CMake Error at /home/conda/feedstock_root/build_artifacts/libtorch_1728075572459/_build_env/share/cmake-3.30/Modules/FindPackageHandleStandardArgs.cmake:233 (message):
  Could NOT find Python (missing: Python_INCLUDE_DIRS Interpreter
  Development.Module NumPy) (found version "3.11.10")
Call Stack (most recent call first):
  /home/conda/feedstock_root/build_artifacts/libtorch_1728075572459/_build_env/share/cmake-3.30/Modules/FindPackageHandleStandardArgs.cmake:603 (_FPHSA_FAILURE_MESSAGE)
  /home/conda/feedstock_root/build_artifacts/libtorch_1728075572459/_build_env/share/cmake-3.30/Modules/FindPython.cmake:673 (find_package_handle_standard_args)
  cmake/Dependencies.cmake:857 (find_package)
  CMakeLists.txt:857 (include)

Edit: Another jobs fails with the same error

hmaarrfk commented 1 month ago

its probably because i hardcoded the numpy include dir and its frozen in.

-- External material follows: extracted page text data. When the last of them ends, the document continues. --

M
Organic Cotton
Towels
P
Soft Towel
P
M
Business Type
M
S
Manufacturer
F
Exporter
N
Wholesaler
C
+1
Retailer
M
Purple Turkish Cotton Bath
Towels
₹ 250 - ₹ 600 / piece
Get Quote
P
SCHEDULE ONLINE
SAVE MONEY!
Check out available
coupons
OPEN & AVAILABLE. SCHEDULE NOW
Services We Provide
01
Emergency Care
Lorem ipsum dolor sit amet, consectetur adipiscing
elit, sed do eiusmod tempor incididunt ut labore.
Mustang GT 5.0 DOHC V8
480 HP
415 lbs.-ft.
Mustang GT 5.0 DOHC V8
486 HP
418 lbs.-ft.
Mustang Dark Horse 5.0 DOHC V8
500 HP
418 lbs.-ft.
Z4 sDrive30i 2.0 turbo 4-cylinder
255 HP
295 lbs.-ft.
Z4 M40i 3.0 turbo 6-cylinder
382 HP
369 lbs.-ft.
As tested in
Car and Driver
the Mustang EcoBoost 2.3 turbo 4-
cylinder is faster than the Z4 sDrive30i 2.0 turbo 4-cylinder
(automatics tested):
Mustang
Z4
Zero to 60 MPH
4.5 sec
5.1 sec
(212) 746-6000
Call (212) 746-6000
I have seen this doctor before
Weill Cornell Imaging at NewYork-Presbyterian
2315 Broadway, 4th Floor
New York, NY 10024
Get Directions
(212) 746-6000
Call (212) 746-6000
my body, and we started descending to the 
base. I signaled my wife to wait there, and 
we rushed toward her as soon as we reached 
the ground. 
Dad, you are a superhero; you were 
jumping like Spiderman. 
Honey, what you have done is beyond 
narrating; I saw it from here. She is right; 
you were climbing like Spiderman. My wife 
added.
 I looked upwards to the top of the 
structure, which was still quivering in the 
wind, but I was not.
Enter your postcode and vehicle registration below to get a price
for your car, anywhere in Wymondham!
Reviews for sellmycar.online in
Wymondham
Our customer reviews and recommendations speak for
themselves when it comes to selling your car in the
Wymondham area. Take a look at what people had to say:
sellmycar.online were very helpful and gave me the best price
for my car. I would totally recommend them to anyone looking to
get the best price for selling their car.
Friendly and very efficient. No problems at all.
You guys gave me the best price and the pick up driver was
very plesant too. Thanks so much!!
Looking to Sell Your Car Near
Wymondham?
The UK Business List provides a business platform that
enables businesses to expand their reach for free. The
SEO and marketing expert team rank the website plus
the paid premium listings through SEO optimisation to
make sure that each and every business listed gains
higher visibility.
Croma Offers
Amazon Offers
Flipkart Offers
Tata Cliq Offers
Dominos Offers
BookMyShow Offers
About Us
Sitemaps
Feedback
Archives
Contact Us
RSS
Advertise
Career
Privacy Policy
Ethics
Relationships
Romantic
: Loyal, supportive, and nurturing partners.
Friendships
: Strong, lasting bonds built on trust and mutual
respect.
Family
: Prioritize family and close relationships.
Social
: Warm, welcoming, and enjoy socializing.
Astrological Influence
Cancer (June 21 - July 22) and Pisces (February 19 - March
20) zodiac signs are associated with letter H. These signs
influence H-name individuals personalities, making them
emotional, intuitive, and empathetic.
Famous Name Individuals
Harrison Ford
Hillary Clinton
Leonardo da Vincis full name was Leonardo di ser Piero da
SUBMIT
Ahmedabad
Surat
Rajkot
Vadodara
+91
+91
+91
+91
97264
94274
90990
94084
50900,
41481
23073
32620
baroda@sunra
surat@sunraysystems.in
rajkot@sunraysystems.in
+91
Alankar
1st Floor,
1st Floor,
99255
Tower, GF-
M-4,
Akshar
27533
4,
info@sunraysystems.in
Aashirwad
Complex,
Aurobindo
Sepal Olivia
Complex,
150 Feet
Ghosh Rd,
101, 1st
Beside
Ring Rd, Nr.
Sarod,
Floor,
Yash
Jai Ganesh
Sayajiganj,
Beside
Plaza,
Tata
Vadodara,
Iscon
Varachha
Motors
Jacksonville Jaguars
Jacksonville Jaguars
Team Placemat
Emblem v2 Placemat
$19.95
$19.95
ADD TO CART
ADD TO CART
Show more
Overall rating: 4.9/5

jakirkham commented 1 month ago

What if we added a symlink to the NumPy headers using a Python version agnostic location and provided the latter as input?

hmaarrfk commented 1 month ago

you are welcome to try, i can back off.

hmaarrfk commented 1 month ago

actuallly my guess is that cmake is invoked through a new codepath i didn't capture in my patch.

jakirkham commented 1 month ago

I trust your judgment Mark. Please let me know if I'm just missing things

Edit: Fixed a typo

hmaarrfk commented 1 month ago

I’m too tired for today. Just giving ideas.

hmaarrfk commented 1 month ago

I think it is a difference between numpy 2.0 and 2.1.

Is there a reason to to build with 2.0 vs 2.1?

The reason i ask is that the migration pins to 2.0: https://github.com/conda-forge/conda-forge-pinning-feedstock/blob/main/recipe/migrations/numpy2.yaml#L48

h-vetinari commented 1 month ago

Is there a reason to to build with 2.0 vs 2.1?

Just because we started out conservatively. You can use 2.1 without issue, or pin to 2 directly

hmaarrfk commented 1 month ago

i'm not so convinced about my 2.1 theory anymore. I had successful builds with Linux64 and aarch64 in the past...

hmaarrfk commented 1 month ago

@isuruf it seems the sed “fix” was at the source of the issue. Any other ideas on how to make sed better? Or should we just restart builds periodically.